One reason is that U.S. consumers remain heavily indebted. Consumer credit outstanding has fallen from its mid-2008 records, but still stands at some $2.5 trillion, or nearly one-fifth of total yearly spending in the U.S. economy.
Another is that many of the country’s largest banks are still largely dependent on funding from the U.S. Federal Reserve and the implicit backing of the Treasury Department.
Kenneth Rogoff, also of Harvard, argued that if the U.S. government ever “credibly” pulled away from its backing of the financial system, then a renewed collapse would likely ensue.
He cited government programs giving large financial institutions access to zero-cost borrowing as artificially padding their bottom lines.
“There’s something of an illusion of profitability,” he said.
Once again, government isn’t the solution to our problem.

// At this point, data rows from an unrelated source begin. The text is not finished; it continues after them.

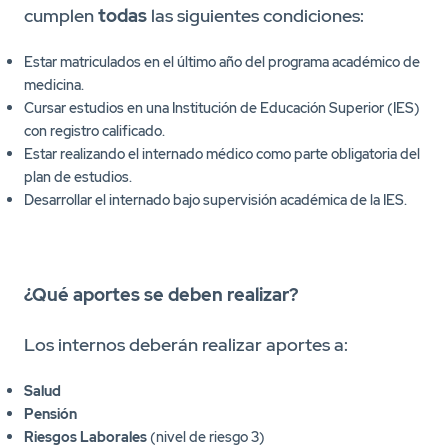
cumplen
todas
las siguientes condiciones:
Estar matriculados en el último año del programa académico de
medicina.
Cursar estudios en una Institución de Educación Superior (IES)
con registro calificado.
Estar realizando el internado médico como parte obligatoria del
plan de estudios.
Desarrollar el internado bajo supervisión académica de la IES.
¿Qué aportes se deben realizar?
Los internos deberán realizar aportes a:
Salud
Pensión
Riesgos Laborales
(nivel de riesgo 3)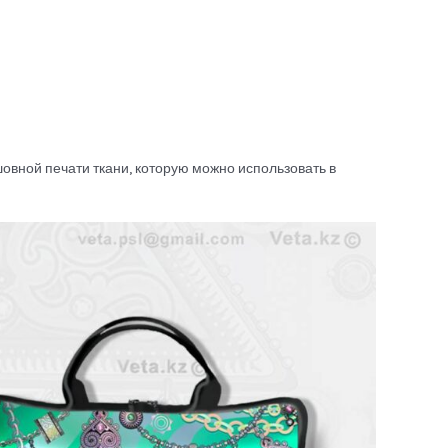
овной печати ткани, которую можно использовать в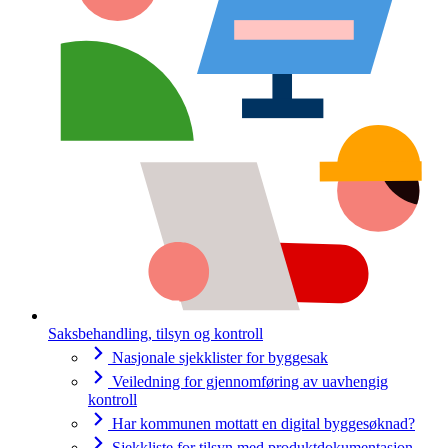
Saksbehandling, tilsyn og kontroll
Nasjonale sjekklister for byggesak
Veiledning for gjennomføring av uavhengig
kontroll
Har kommunen mottatt en digital byggesøknad?
Sjekkliste for tilsyn med produktdokumentasjon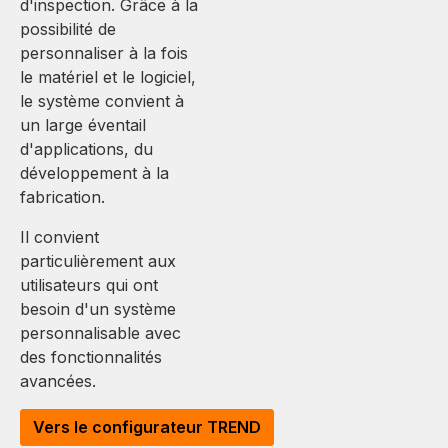
d'inspection. Grâce à la
possibilité de
personnaliser à la fois
le matériel et le logiciel,
le système convient à
un large éventail
d'applications, du
développement à la
fabrication.
Il convient
particulièrement aux
utilisateurs qui ont
besoin d'un système
personnalisable avec
des fonctionnalités
avancées.
Vers le configurateur TREND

Government is the problem.
Martin Feldstein, a Harvard University professor and former head of the National Bureau of Economic Research notes that “It will be difficult to have a robust recovery while housing and commercial real estate are depressed”. Yet we have the current White House implementing policies that are preventing the real estate market from reaching its bottom.

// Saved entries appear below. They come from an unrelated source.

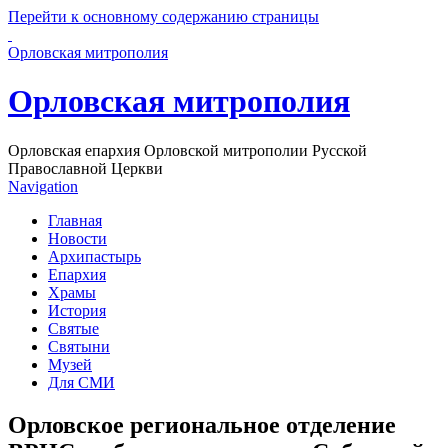
Перейти к основному содержанию страницы
Орловская митрополия
Орловская митрополия
Орловская епархия Орловской митрополии Русской
Православной Церкви
Navigation
Главная
Новости
Архипастырь
Епархия
Храмы
История
Святые
Святыни
Музей
Для СМИ
Орловское региональное отделение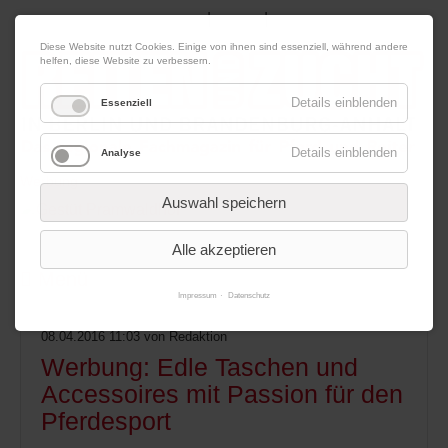
|
|
06. August 2026
Impressum
Kontakt
Datenschutz
Diese Website nutzt Cookies. Einige von ihnen sind essenziell, während andere
helfen, diese Website zu verbessern.
Details einblenden
Essenziell
Details einblenden
Analyse
Werbung
Auswahl speichern
Alle akzeptieren
Menü
Impressum
Datenschutz
08.04.2016 11:03
von Redaktion
Werbung: Edle Taschen und
Accessoires mit Passion für den
Pferdesport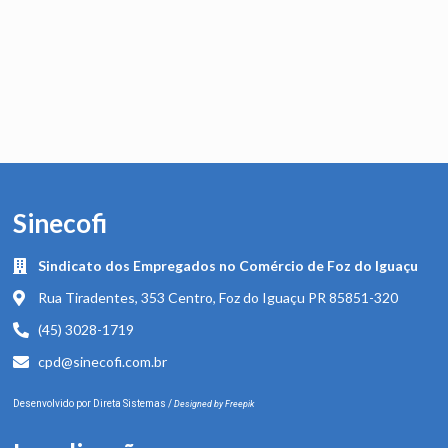
Sinecofi
Sindicato dos Empregados no Comércio de Foz do Iguaçu
Rua Tiradentes, 353 Centro, Foz do Iguaçu PR 85851-320
(45) 3028-1719
cpd@sinecofi.com.br
Desenvolvido por
Direta Sistemas
/
Designed by Freepik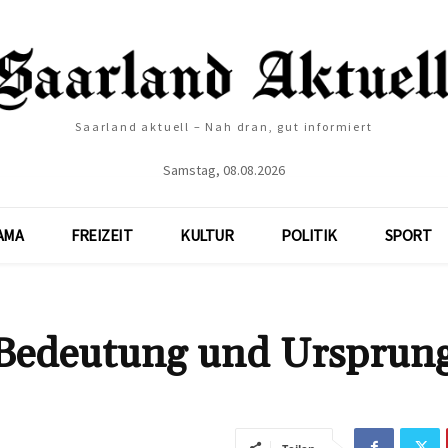
Saarland aktuell – Nah dran, gut informiert
Samstag, 08.08.2026
AMA
FREIZEIT
KULTUR
POLITIK
SPORT
 Bedeutung und Ursprung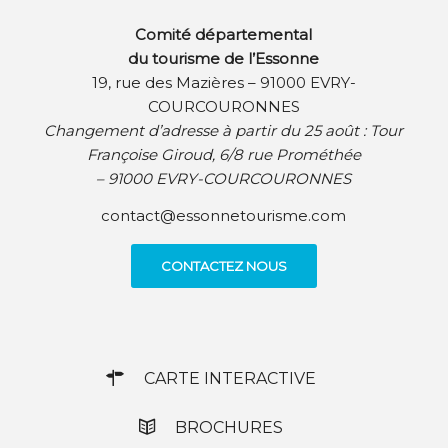
Comité départemental
du tourisme de l’Essonne
19, rue des Mazières – 91000 EVRY-
COURCOURONNES
Changement d’adresse à partir du 25 août :
Tour
Françoise Giroud, 6/8 rue Prométhée
– 91000 EVRY-COURCOURONNES
contact@essonnetourisme.com
CONTACTEZ NOUS
CARTE INTERACTIVE
BROCHURES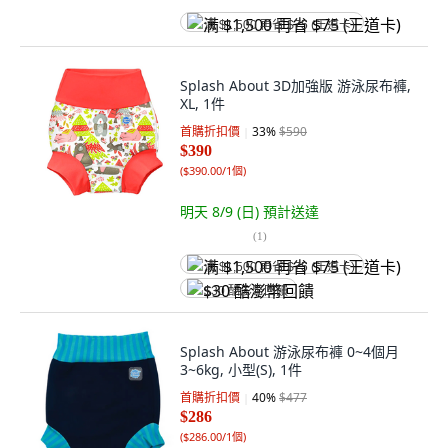
满 $1,500 再省 $75 (王道卡)
Splash About 3D加強版 游泳尿布褲,
XL, 1件
首購折扣價
33
%
$590
$390
(
$390.00/1個
)
明天 8/9 (日)
預計送達
(
1
)
满 $1,500 再省 $75 (王道卡)
$30 酷澎幣回饋
Splash About 游泳尿布褲 0~4個月
3~6kg, 小型(S), 1件
首購折扣價
40
%
$477
$286
(
$286.00/1個
)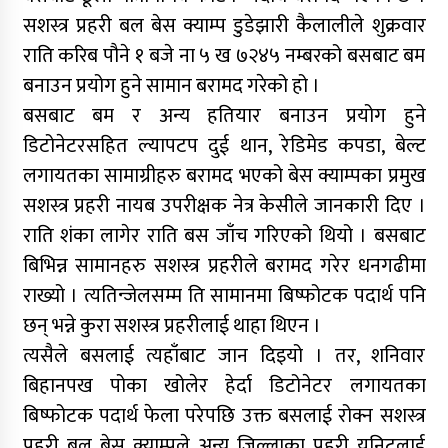
सशस्त्र प्रहरी बल बेस क्याम्प डुडेझारी कैलालीले शुक्रवार
राति करिब पौने १ बजे ना ५ ख ७२४५ नम्बरको बसबाट बम
बनाउन प्रयोग हुने सामान बरामद गरेको हो ।
बसबाट बम र अन्य हतियार बनाउन प्रयोग हुने
डिटोनेटरसहित ल्यापटप दुई थान, रेडिमेड कपडा, बेल्ट
लगायतका सामाग्रीहरु बरामद भएको बेस क्याम्पका प्रमुख
सशस्त्र प्रहरी नायब उपरीक्षक नेत्र केसीले जानकारी दिए ।
राति शंका लागेर राति बस जाँच गरिएको थियो । बसबाट
बिभिन्न सामानहरु सशस्त्र प्रहरीले बरामद गरेर धनगढीमा
राख्यो । त्यतिन्जेलसम्म ति सामानमा बिष्फोटक पदार्थ पनि
छन् भन्ने कुरा सशस्त्र प्रहरीलाई थाहा थिएन ।
त्यसैले बसलाई त्यहाँबाट जान दिइयो । तर, शनिवार
बिहानपख पोका खोलेर हेर्दा डिटोनेटर लगायतका
बिष्फोटक पदार्थ फेला परेपछि उक्त बसलाई रोक्न सशस्त्र
प्रहरी बल बेस क्याम्पले अन्य जिल्लाका प्रहरी युनिटलाई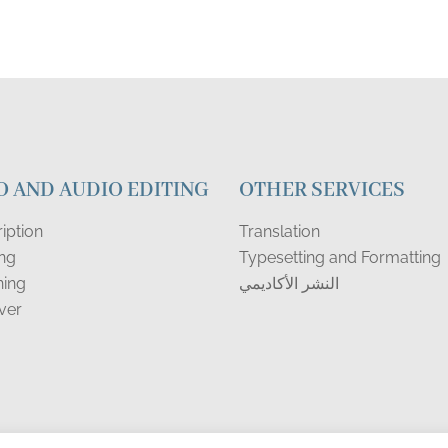
O AND AUDIO EDITING
OTHER SERVICES
iption
Translation
ing
Typesetting and Formatting
النشر الأكاديمي
ning
ver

The Administration’s insistence on granting an $8,000 tax credit to first time home buyers is artificially preventing housing from reaching its natural bottom, much as Community Reinvestment Act banking policies created the problem by inflating a real estate bubble through artificial demand spurred by people who couldn’t possibly satisfy traditional, responsible mortgage requirements.
The Treasury said on Dec. 24, 2009 that it would provide an unlimited amount of assistance to Fannie Mae and Freddie Mac. According to Peter Wallison, a former general counsel at the Treasury: “The situation is they are losing gobs of money, up to $400 billion in mortgages”. The Treasury recognized last week that losses will be more than $400 billion when it raised its limit on federal support for the two, Wallison said.
You may remember, lax regulation of Fannie Mae and Freddie Mac led to the mortgage companies taking on too many risky loans in the first place.
Can you say “second verse, same as the first”?
Allowing the free market to dictate real estate pricing without government interference could be more painful in the short term. But it would take less time. If we accept Mr. Feldstein’s premise that a robust recovery will be difficult for so long as housing and commercial real estate are depressed, then implementation of policies which prolong the devolution of said prices means this Administration is delaying America’s economic recovery.
We got into this mess because government interference created a bubble that was impossible to sustain. Continued meddling by the government, creating phony demand that prevents reaching the bottom is only going to prolong the agony for every struggling business, household and individual.
If America’s going to experience robust economic growth the government’s simply going to have to get out of the way.